Given data -
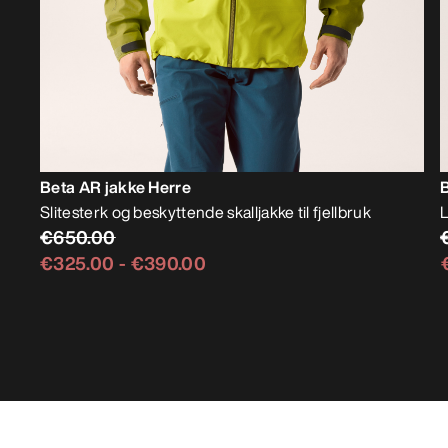
Beta AR jakke Herre
Slitesterk og beskyttende skalljakke til fjellbruk
L
€650.00
€325.00
-
€390.00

Problem statement -
A word-for-word copy of the listing is needed. It must not include the pictures.

Solved problem -
Beta AR jakke Herre
Slitesterk og beskyttende skalljakke til fjellbruk
L
€650.00
€325.00
-
€390.00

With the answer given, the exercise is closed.